__EXERCISE INSTRUCTIONS__.
Scan the material for the word "هیرکان", and copy each line where it shows up.

__RECORDS TO PROCESS__.
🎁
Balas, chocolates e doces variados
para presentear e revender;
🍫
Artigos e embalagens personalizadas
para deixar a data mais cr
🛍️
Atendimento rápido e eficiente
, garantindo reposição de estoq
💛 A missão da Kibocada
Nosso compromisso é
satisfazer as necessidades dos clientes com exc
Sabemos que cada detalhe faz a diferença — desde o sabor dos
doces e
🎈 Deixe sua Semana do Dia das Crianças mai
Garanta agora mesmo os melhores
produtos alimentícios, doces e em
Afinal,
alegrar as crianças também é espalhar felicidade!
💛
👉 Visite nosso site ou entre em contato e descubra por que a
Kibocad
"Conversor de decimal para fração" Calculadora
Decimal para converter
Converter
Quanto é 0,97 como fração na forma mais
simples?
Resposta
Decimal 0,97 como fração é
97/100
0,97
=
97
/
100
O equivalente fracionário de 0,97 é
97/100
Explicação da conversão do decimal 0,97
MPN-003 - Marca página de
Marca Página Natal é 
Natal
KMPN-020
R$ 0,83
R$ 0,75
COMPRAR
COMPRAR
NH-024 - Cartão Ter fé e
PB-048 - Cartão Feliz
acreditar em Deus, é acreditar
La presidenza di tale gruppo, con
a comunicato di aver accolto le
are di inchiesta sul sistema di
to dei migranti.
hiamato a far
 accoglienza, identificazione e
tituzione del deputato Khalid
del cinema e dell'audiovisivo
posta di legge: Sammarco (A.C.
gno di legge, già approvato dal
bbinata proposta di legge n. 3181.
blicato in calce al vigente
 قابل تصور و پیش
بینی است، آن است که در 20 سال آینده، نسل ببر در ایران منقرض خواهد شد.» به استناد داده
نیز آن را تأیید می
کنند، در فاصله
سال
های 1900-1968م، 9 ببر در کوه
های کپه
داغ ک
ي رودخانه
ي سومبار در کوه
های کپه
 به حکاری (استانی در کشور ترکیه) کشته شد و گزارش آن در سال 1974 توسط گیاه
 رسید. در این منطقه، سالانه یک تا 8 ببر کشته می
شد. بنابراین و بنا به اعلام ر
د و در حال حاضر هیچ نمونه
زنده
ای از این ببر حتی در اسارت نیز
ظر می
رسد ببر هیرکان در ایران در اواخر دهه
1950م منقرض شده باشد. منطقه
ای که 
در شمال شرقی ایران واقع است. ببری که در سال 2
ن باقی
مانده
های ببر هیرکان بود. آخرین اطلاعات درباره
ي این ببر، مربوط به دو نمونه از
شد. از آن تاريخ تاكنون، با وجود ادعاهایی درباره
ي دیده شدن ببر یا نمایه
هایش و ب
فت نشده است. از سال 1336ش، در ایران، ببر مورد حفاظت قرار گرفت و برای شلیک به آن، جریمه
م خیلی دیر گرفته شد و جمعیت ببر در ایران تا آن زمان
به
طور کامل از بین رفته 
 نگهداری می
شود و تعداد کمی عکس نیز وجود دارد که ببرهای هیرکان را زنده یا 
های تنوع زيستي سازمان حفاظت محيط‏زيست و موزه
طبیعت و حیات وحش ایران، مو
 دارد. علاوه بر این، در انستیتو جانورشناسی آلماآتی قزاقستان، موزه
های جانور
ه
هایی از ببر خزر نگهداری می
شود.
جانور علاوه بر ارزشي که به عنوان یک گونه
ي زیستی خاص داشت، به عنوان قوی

__ANSWER FOR THIS EXERCISE__.
رسد ببر هیرکان در ایران در اواخر دهه
های ببر هیرکان بود. آخرین اطلاعات درباره
شود و تعداد کمی عکس نیز وجود دارد که ببرهای هیرکان را زنده یا 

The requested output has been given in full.